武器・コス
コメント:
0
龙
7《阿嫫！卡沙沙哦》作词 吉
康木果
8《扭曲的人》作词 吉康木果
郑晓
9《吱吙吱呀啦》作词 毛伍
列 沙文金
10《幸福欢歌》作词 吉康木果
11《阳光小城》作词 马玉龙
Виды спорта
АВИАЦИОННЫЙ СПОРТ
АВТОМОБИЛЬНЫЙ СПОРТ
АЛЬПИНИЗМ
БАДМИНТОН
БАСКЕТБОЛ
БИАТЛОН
==
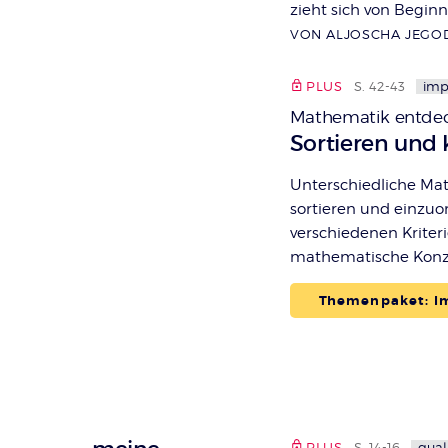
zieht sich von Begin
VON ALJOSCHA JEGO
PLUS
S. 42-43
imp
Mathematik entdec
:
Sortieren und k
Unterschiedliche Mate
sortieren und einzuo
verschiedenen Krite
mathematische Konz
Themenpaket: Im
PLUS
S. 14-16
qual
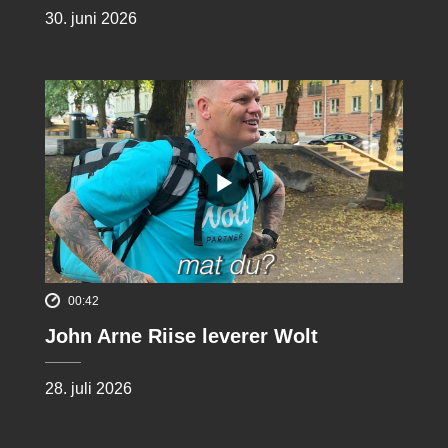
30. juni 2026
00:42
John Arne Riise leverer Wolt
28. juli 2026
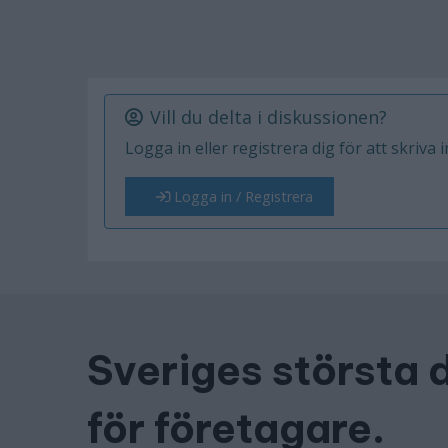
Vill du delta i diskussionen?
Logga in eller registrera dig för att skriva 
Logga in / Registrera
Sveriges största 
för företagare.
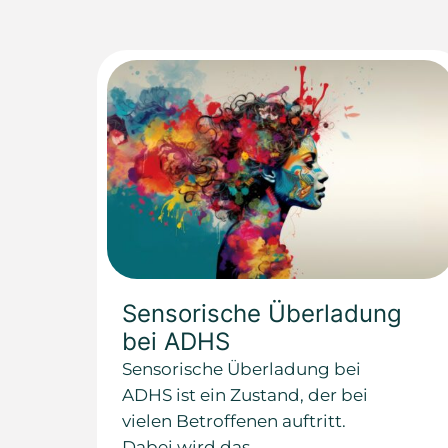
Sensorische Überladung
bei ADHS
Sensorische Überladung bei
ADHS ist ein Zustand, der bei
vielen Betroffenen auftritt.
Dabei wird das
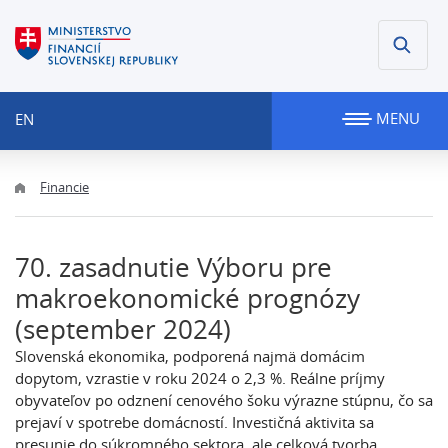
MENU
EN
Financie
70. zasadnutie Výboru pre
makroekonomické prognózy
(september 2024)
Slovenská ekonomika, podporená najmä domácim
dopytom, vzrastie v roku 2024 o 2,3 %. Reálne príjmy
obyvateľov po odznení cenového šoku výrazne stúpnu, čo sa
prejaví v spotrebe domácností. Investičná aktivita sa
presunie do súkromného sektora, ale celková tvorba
==
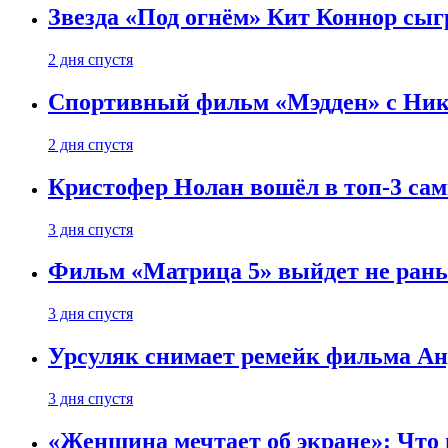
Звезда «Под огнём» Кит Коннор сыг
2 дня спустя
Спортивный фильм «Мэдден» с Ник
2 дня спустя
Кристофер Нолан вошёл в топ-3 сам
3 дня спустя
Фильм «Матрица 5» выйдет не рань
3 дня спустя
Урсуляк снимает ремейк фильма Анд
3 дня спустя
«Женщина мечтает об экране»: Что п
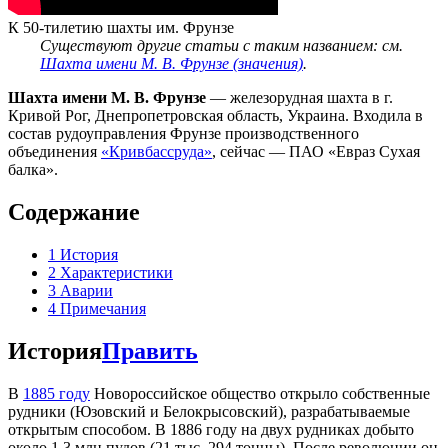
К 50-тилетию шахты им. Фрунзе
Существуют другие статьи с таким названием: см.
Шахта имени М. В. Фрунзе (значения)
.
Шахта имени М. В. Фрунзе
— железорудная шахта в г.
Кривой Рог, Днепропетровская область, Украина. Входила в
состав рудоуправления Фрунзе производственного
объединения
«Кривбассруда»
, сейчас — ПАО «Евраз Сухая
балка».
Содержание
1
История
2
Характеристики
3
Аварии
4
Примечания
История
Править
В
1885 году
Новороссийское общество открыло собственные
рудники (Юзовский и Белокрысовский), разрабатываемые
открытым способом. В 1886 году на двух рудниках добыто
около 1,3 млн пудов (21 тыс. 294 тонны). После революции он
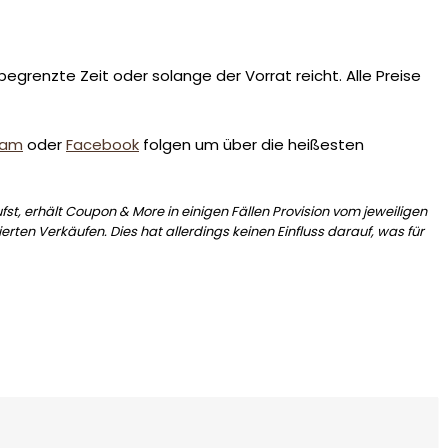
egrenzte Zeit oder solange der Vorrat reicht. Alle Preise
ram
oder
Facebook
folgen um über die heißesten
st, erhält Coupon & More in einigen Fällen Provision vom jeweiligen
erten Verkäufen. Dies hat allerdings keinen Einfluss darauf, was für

▶ _TASK TO CARRY OUT_: Return word for word the lines of the listing above, starting at the line with "Sortieren und k" and ending at the line with "presunie do súkromného", both included. Pictures do not belong in the copy.

▶ _SOLUTION_:
Sortieren und k
Unterschiedliche Mate
sortieren und einzuo
verschiedenen Krite
mathematische Konz
Themenpaket: Im
PLUS
S. 14-16
qual
30. juni 2026
00:42
John Arne Riise leverer Wolt
28. juli 2026
Vill du delta i diskussionen?
Logga in eller registrera dig för att skriva 
Logga in / Registrera
Sveriges största 
för företagare.
Sensorische Überladung
bei ADHS
Sensorische Überladung bei
ADHS ist ein Zustand, der bei
vielen Betroffenen auftritt.
Dabei wird das
MENU
EN
Financie
70. zasadnutie Výboru pre
makroekonomické prognózy
(september 2024)
Slovenská ekonomika, podporená najmä domácim
dopytom, vzrastie v roku 2024 o 2,3 %. Reálne príjmy
obyvateľov po odznení cenového šoku výrazne stúpnu, čo sa
prejaví v spotrebe domácností. Investičná aktivita sa
presunie do súkromného sektora, ale celková tvorba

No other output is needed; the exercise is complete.